| MATERIALS PROVIDED |
== Segment start ==
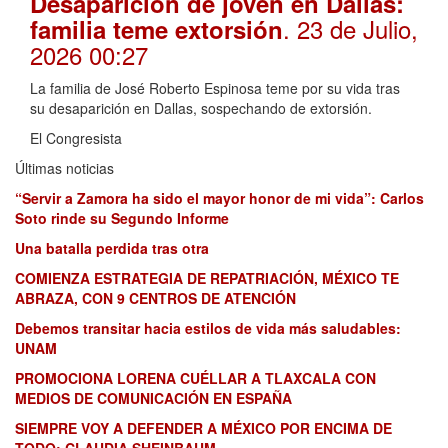
Desaparición de joven en Dallas:
. 23 de Julio,
familia teme extorsión
2026 00:27
La familia de José Roberto Espinosa teme por su vida tras
su desaparición en Dallas, sospechando de extorsión.
El Congresista
Últimas noticias
“Servir a Zamora ha sido el mayor honor de mi vida”: Carlos
Soto rinde su Segundo Informe
Una batalla perdida tras otra
COMIENZA ESTRATEGIA DE REPATRIACIÓN, MÉXICO TE
ABRAZA, CON 9 CENTROS DE ATENCIÓN
Debemos transitar hacia estilos de vida más saludables:
UNAM
PROMOCIONA LORENA CUÉLLAR A TLAXCALA CON
MEDIOS DE COMUNICACIÓN EN ESPAÑA
SIEMPRE VOY A DEFENDER A MÉXICO POR ENCIMA DE
TODO: CLAUDIA SHEINBAUM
== Segment end ==
| TASK PROMPT |
Retype the line containing "Una batalla perdida tras otra" and each line after it through the end of the listing, exactly, leaving out everything else.

| OUTPUT OF THE EXERCISE |
Una batalla perdida tras otra
COMIENZA ESTRATEGIA DE REPATRIACIÓN, MÉXICO TE
ABRAZA, CON 9 CENTROS DE ATENCIÓN
Debemos transitar hacia estilos de vida más saludables:
UNAM
PROMOCIONA LORENA CUÉLLAR A TLAXCALA CON
MEDIOS DE COMUNICACIÓN EN ESPAÑA
SIEMPRE VOY A DEFENDER A MÉXICO POR ENCIMA DE
TODO: CLAUDIA SHEINBAUM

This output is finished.